Te llevamos en auto hasta la casa, donde mamá nos esperaba con cierta curiosidad. No podría decir alegría, porque ella siempre dice que te aceptó por nosotros, nada más.
Todavía me acuerdo de la cucha de madera que papá te hizo, la encontraste rara al principio, pero después te gustó. Comías despacio porque la calle te había enseñado que cada bocado que se encuentra es tan valioso como la vida misma y debe durar el mayor tiempo posible.
Eras un animalito sumamente travieso, y te pusiste peor cuando te trajimos un compañero de casa, otro perrito, como vos.
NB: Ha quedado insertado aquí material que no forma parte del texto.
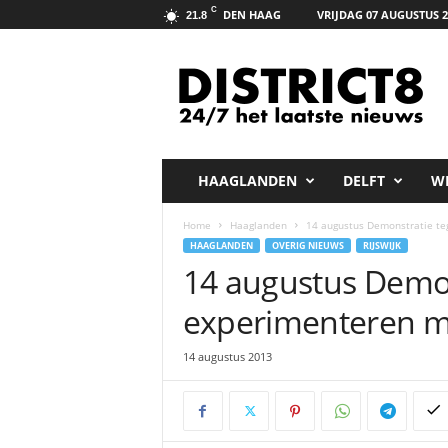
C
DEN HAAG
VRIJDAG 07 AUGUSTUS 2
21.8
D
i
s
t
r
i
c
HAAGLANDEN
DELFT
W
t
8
Home
Haaglanden
14 augustus Demonstratie t
.
HAAGLANDEN
OVERIG NIEUWS
RIJSWIJK
n
14 augustus Demon
e
t
experimenteren m
14 augustus 2013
Me acuerdo de esa vez que fuiste el primero en probar mi torta de los 15. Debe haberte resultado muy buena porque dijo mami que lamiste un buen pedazo. Obvio, nadie se enteró, pero seguro te ligaste un buen reto.
Cada vez que hay un asado me vienen a la memoria todas las veces que le robaste a mi papá carne de la parrilla. Una vez un pollo, otro día un pedazo de asado.
Tengo presente cada vez que me fui a verte al patio y te contaba mis tristezas. No creo que hayas podido comprenderme, pero sí creo que percibías mi estado de ánimo. Porque me mirabas con cariño y apoyabas tu pata en mi mano como señal de comprensión.
Siempre fuiste un animal muy amistoso con la gente, aunque los otros animales, sobre todo los gatos y las gallinas de una vecina no podrían decir lo mismo. Mi hermano y papá te retaron muchas veces por haber lastimado a otros animales. Pero nunca escarmentabas.
Tampoco escarmentaste después de que, por correr detrás de un auto, te lastimaste dos veces la misma pata. Creo que pensabas que era otro animal, como vos, que invadía tu territorio.
Te hicimos el hábito de salir a caminar cada viernes de noche para encender los calefactores de la iglesia, ya que las mañanas de invierno siempre se presentan frías por estos lugares. No había otro día en la semana en el cual pidieses para salir. Eso llamaba poderosamente la atención, estamos seguros de que no tenés reloj ni sabés contar.
De las cosas que recuerdo sobre tu paso por nuestra vida familiar, hay algunas que no son muy gratas. Entre ellas tengo que contar las tres o cuatro veces que te fugaste de casa. Sin razón aparente fuera del instinto.
Eras un vagabundo, naciste en la calle. Te sentías parte de ella como nadie y creo, mirando hacia atrás, que nunca dejaste tu identidad. Si tenías comida y casa estabas bien, pero extrañabas tu libertad.
Te buscamos varias veces y te encontramos hasta que, la última vez, decidimos que era mejor que no te trajéramos del nuevo lugar que escogiste para quedarte. Dejarte ser libre fue, a mi entender, la última muestra de cariño que pudimos darte. Verte feliz, aunque ya no estuvieras en casa.
A veces paso por la bicicletería, donde me dijeron que vivías, con la esperanza de verte. Una vez lo logré ahora, ya no se te ve más.
Tu historia se parece mucho a la de todos los seres humanos. Nacemos con el pecado a cuestas, como una mochila que se debe cargar de por vida.
Por amor, Dios nos atiende, nos escucha, nos salva. Pero sabe que no puede comprar nuestro amor, nuestra fidelidad incondicional. Por eso, con dolor, muchas veces tiene que dejarnos ir hacia donde creemos que somos felices. Aunque siempre, como el padre de aquel hijo pródigo, sale a la puerta o pasa cerca de ti esperando que vuelvas.